Pointers store the (starting) address of a variable or file. A file name or variable name is just
the for-humans-readable symbolic form of this address.
Example about pointers:
E.g. in skin set 2 the upper right wing texture is expected to be named e.g. 1234.dds.
What we do to change the skin in game, is overwrite 1234.dds; because the game expects the upper right wing texture to be named that way,
the pointer to (= file name of) the texture is fixed apparently.
Instead, we could change the pointer to the texture and say that the upper right wing texture to be used is now to be found at a different address,
in e.g. newupperrightwing.dds instead of 1234.dds.

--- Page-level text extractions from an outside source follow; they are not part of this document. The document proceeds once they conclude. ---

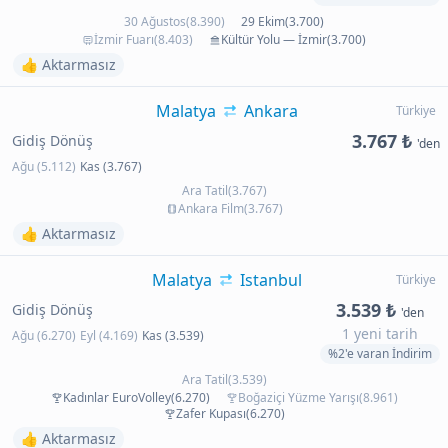
30 Ağustos(8.390)
29 Ekim(3.700)
İzmir Fuarı(8.403)
Kültür Yolu — İzmir(3.700)
👍 Aktarmasız
Malatya
Ankara
Türkiye
3.767 ₺
Gidiş Dönüş
'den
Ağu (5.112)
Kas (3.767)
Ara Tatil(3.767)
Ankara Film(3.767)
👍 Aktarmasız
Malatya
Istanbul
Türkiye
3.539 ₺
Gidiş Dönüş
'den
1 yeni tarih
Ağu (6.270)
Eyl (4.169)
Kas (3.539)
%2'e varan İndirim
Ara Tatil(3.539)
Kadınlar EuroVolley(6.270)
Boğaziçi Yüzme Yarışı(8.961)
Zafer Kupası(6.270)
👍 Aktarmasız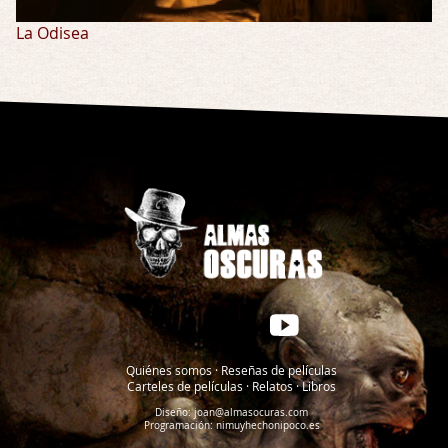
La Odisea
Quiénes somos
·
Reseñas de películas
Carteles de películas
·
Relatos
·
Libros
Diseño:
joan@almasocuras.com
Programación:
nimuyhechonipoco.es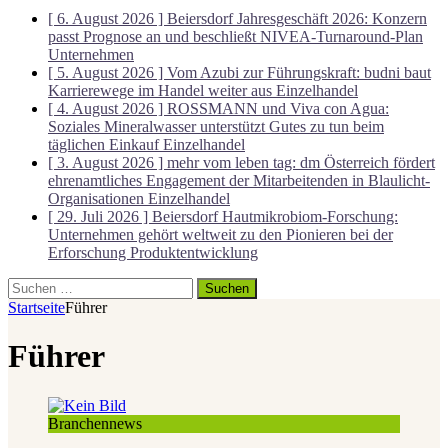
[ 6. August 2026 ]
Beiersdorf Jahresgeschäft 2026: Konzern
passt Prognose an und beschließt NIVEA-Turnaround-Plan
Unternehmen
[ 5. August 2026 ]
Vom Azubi zur Führungskraft: budni baut
Karrierewege im Handel weiter aus
Einzelhandel
[ 4. August 2026 ]
ROSSMANN und Viva con Agua:
Soziales Mineralwasser unterstützt Gutes zu tun beim
täglichen Einkauf
Einzelhandel
[ 3. August 2026 ]
mehr vom leben tag: dm Österreich fördert
ehrenamtliches Engagement der Mitarbeitenden in Blaulicht-
Organisationen
Einzelhandel
[ 29. Juli 2026 ]
Beiersdorf Hautmikrobiom-Forschung:
Unternehmen gehört weltweit zu den Pionieren bei der
Erforschung
Produktentwicklung
Suchen
nach:
Startseite
Führer
Führer
Branchennews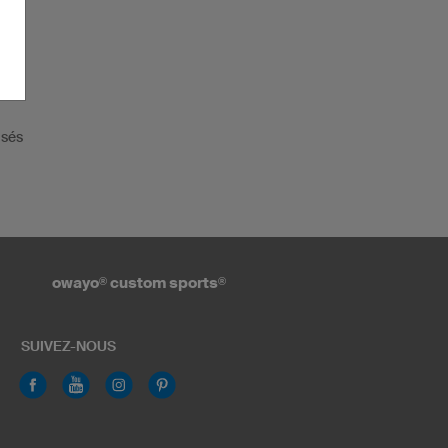
isés
owayo
®
custom sports
®
SUIVEZ-NOUS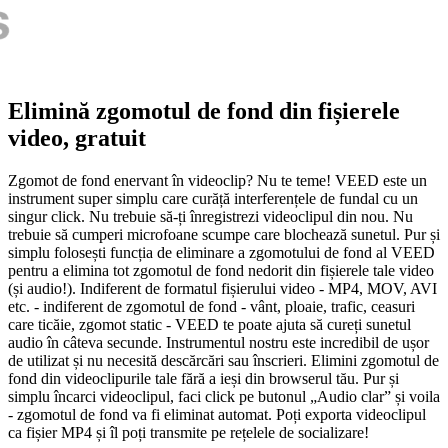
Elimină zgomotul de fond din fișierele
video, gratuit
Zgomot de fond enervant în videoclip? Nu te teme! VEED este un
instrument super simplu care curăță interferențele de fundal cu un
singur click. Nu trebuie să-ți înregistrezi videoclipul din nou. Nu
trebuie să cumperi microfoane scumpe care blochează sunetul. Pur și
simplu folosești funcția de eliminare a zgomotului de fond al VEED
pentru a elimina tot zgomotul de fond nedorit din fișierele tale video
(și audio!). Indiferent de formatul fișierului video - MP4, MOV, AVI
etc. - indiferent de zgomotul de fond - vânt, ploaie, trafic, ceasuri
care ticăie, zgomot static - VEED te poate ajuta să cureți sunetul
audio în câteva secunde. Instrumentul nostru este incredibil de ușor
de utilizat și nu necesită descărcări sau înscrieri. Elimini zgomotul de
fond din videoclipurile tale fără a ieși din browserul tău. Pur și
simplu încarci videoclipul, faci click pe butonul „Audio clar” și voila
- zgomotul de fond va fi eliminat automat. Poți exporta videoclipul
ca fișier MP4 și îl poți transmite pe rețelele de socializare!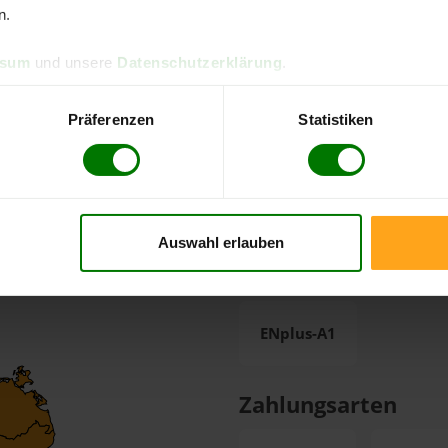
 hat alles super geklappt .
n.
ssum
und unsere
Datenschutzerklärung
.
Präferenzen
Statistiken
olzpellets von Leuendorff G
Auswahl erlauben
Pellets-Qualität
ENplus-A1
Zahlungsarten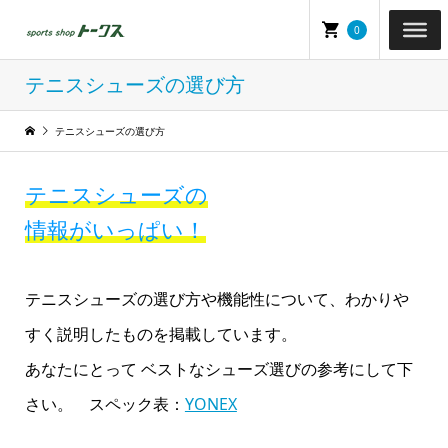
0
テニスシューズの選び方
テニスシューズの選び方
テニスシューズの
情報がいっぱい！
テニスシューズの選び方や機能性について、わかりや
すく説明したものを掲載しています。
あなたにとって ベストなシューズ選びの参考にして下
さい。 スペック表：
YONEX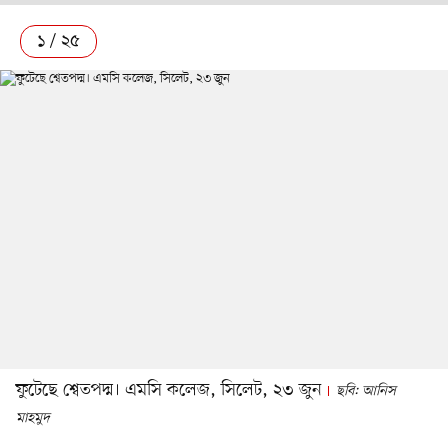
১ / ২৫
ফুটেছে শ্বেতপদ্ম। এমসি কলেজ, সিলেট, ২৩ জুন
ছবি: আনিস
মাহমুদ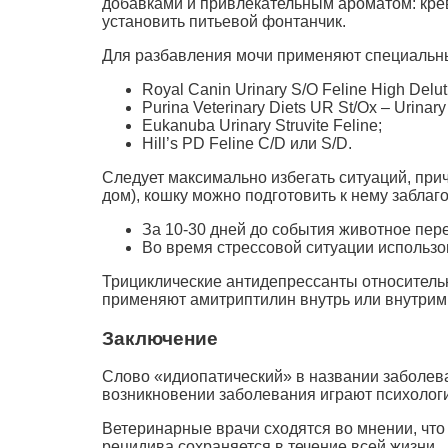
добавками и привлекательным ароматом: крев
установить питьевой фонтанчик.
Для разбавления мочи применяют специальн
Royal Canin Urinary S/O Feline High Delut
Purina Veterinary Diets UR St/Ox – Urinary
Eukanuba Urinary Struvite Feline;
Hill’s PD Feline C/D или S/D.
Следует максимально избегать ситуаций, при
дом), кошку можно подготовить к нему заблаг
За 10-30 дней до события животное пер
Во время стрессовой ситуации использо
Трициклические антидепрессанты относитель
применяют амитриптилин внутрь или внутри
Заключение
Слово «идиопатический» в названии заболеван
возникновении заболевания играют психологи
Ветеринарные врачи сходятся во мнении, что
рецидива сохраняется в течение всей жизни.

No need to overwrite an existing file, just link the “right wing” in the skin set to a different texture.
The texture is found in two steps: the game goes to look for the right wing texture, it finds reads the pointer to it(which you can adapt)
to the location of the texture, it follows that pointer and uses the texture at that location were it was pointed to.
This does not change anything for the game itself, it just needs to look at the location where you said that the right wing is, newupperrightwing.dds.
Then you could have e.g. newupperrightwing.dds, newupperrightwing_v2.dds, newupperrightwing_v3.dds and so on,
and just switch to a new right wing by changing the file name the game needs to look for.
Long story short, you then only have to change the pointer to the texture, not the texture itself.
Then you could e.g. delete all but one F16C skin sets, and make all F-16C’s look the same,
or store hundreds of skin sets and change to a different skin set at will or even combine parts of different skin sets together.
But now, it seems to appear as if the file names for the textures are be “hard coded”
(=litteraly using “1234.dds” in the code instead of a variable named e.g. “right_wing_file” which contains the
filename of the file that contains the right wing texture and is adjustable by the user, “right_wing_file” is the adjustable pointer, “1234.dds” is the fixed pointer),
meaning the game will e.g. always look for e.g. “1234.dds” to find the right wing,
so we are left with no other option than to overwrite this dds, and then shared dds-files limit the flexibility.
This could be annoying and maybe the code was just not made with this in mind, but I don’t mean to whine about this, BMS is awesome.